_Problem statement_. Where an entry below contains an image, skip the image and copy the rest exactly.

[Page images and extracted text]
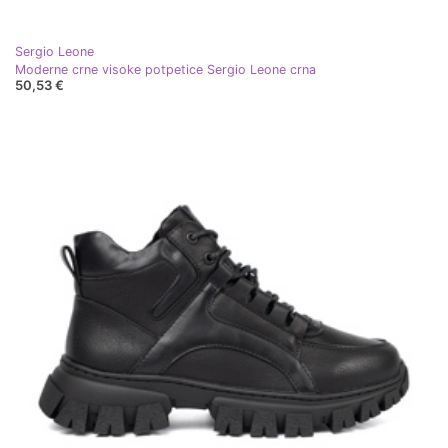
Sergio Leone
Moderne crne visoke potpetice Sergio Leone crna
50,53 €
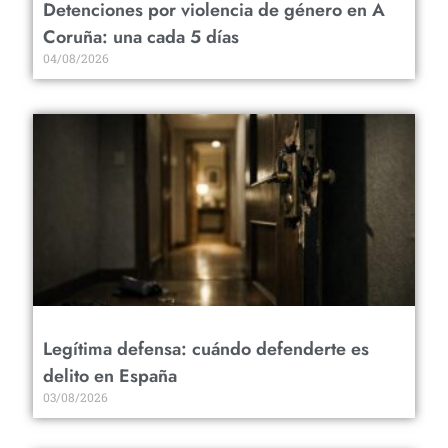
Detenciones por violencia de género en A
Coruña: una cada 5 días
04/08/2026
Legítima defensa: cuándo defenderte es
delito en España
03/08/2026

_Expected output_.
Sergio Leone
Moderne crne visoke potpetice Sergio Leone crna
50,53 €
Detenciones por violencia de género en A
Coruña: una cada 5 días
04/08/2026
Legítima defensa: cuándo defenderte es
delito en España
03/08/2026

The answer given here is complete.